Collected data:
▼▼▼
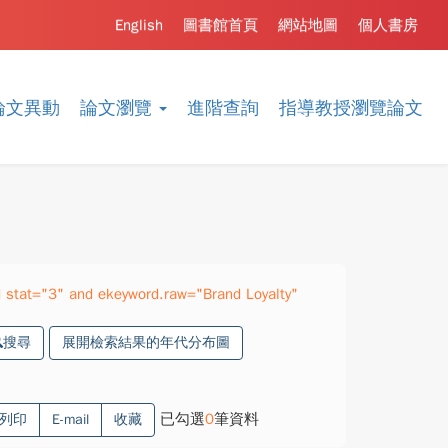
English
圖書館首頁
網站地圖
個人書房
論文異動
論文瀏覽
進階查詢
指導教授瀏覽論文
stat="3" and ekeyword.raw="Brand Loyalty"
搜尋
展開檢索結果的年代分布圖
已勾選
0
筆資料
列印
E-mail
收藏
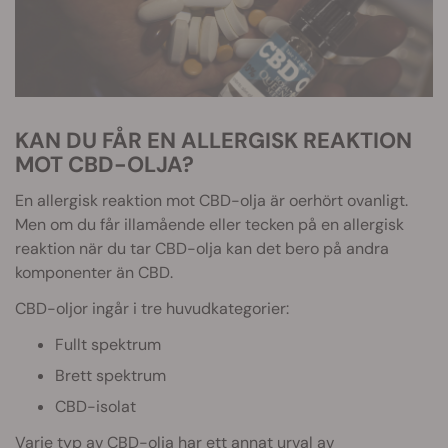
KAN DU FÅR EN ALLERGISK REAKTION
MOT CBD-OLJA?
En allergisk reaktion mot CBD-olja är oerhört ovanligt.
Men om du får illamående eller tecken på en allergisk
reaktion när du tar CBD-olja kan det bero på andra
komponenter än CBD.
CBD-oljor ingår i tre huvudkategorier:
Fullt spektrum
Brett spektrum
CBD-isolat
Varje typ av CBD-olja har ett annat urval av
▲▲▲
Task prompt: Leave every image out and retype the entries above word for word.

Answer:
English
圖書館首頁
網站地圖
個人書房
論文異動
論文瀏覽
進階查詢
指導教授瀏覽論文
stat="3" and ekeyword.raw="Brand Loyalty"
搜尋
展開檢索結果的年代分布圖
已勾選
0
筆資料
列印
E-mail
收藏
KAN DU FÅR EN ALLERGISK REAKTION
MOT CBD-OLJA?
En allergisk reaktion mot CBD-olja är oerhört ovanligt.
Men om du får illamående eller tecken på en allergisk
reaktion när du tar CBD-olja kan det bero på andra
komponenter än CBD.
CBD-oljor ingår i tre huvudkategorier:
Fullt spektrum
Brett spektrum
CBD-isolat
Varje typ av CBD-olja har ett annat urval av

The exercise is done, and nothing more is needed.